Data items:
----------------------------------------

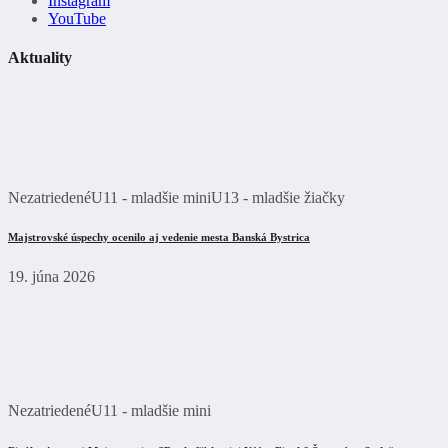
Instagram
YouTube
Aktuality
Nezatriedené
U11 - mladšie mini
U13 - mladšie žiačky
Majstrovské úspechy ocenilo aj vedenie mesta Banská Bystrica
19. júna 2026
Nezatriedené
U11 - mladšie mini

----------------------------------------

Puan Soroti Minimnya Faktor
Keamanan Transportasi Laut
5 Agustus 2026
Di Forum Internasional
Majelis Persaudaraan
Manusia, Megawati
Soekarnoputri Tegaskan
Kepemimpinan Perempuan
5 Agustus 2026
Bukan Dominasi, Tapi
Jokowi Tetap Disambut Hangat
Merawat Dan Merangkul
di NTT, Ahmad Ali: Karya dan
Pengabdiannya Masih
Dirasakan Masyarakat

----------------------------------------

» WORK TO COMPLETE:
In the entries above, find the line with "Merawat Dan Merangkul" and the line with "Dirasakan Masyarakat", then restate word for word both of them and every line between, with nothing more.

» EXPECTED ANSWER:
Merawat Dan Merangkul
di NTT, Ahmad Ali: Karya dan
Pengabdiannya Masih
Dirasakan Masyarakat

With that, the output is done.